ACTIVITY ▸
Transcribe the data exactly, omitting whatever pictures it holds.

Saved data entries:

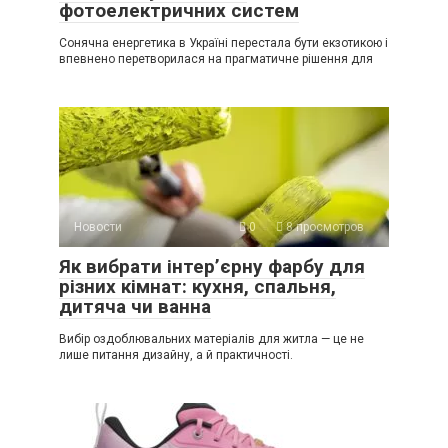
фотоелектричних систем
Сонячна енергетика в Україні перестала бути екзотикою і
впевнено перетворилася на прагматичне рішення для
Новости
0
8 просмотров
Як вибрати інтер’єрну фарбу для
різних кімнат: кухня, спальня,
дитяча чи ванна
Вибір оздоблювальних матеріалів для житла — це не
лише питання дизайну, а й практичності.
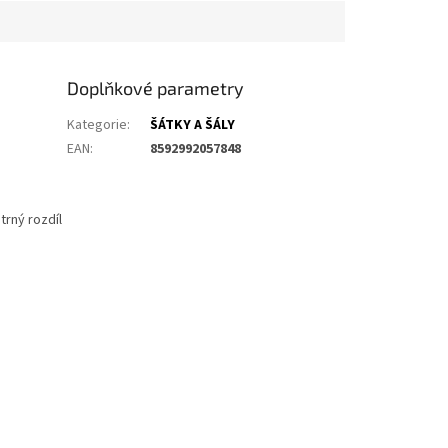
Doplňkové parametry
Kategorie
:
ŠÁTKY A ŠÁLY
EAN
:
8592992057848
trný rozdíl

WRITTEN ANSWER ▸
фотоелектричних систем
Сонячна енергетика в Україні перестала бути екзотикою і
впевнено перетворилася на прагматичне рішення для
Новости
0
8 просмотров
Як вибрати інтер’єрну фарбу для
різних кімнат: кухня, спальня,
дитяча чи ванна
Вибір оздоблювальних матеріалів для житла — це не
лише питання дизайну, а й практичності.
Doplňkové parametry
Kategorie
:
ŠÁTKY A ŠÁLY
EAN
:
8592992057848
trný rozdíl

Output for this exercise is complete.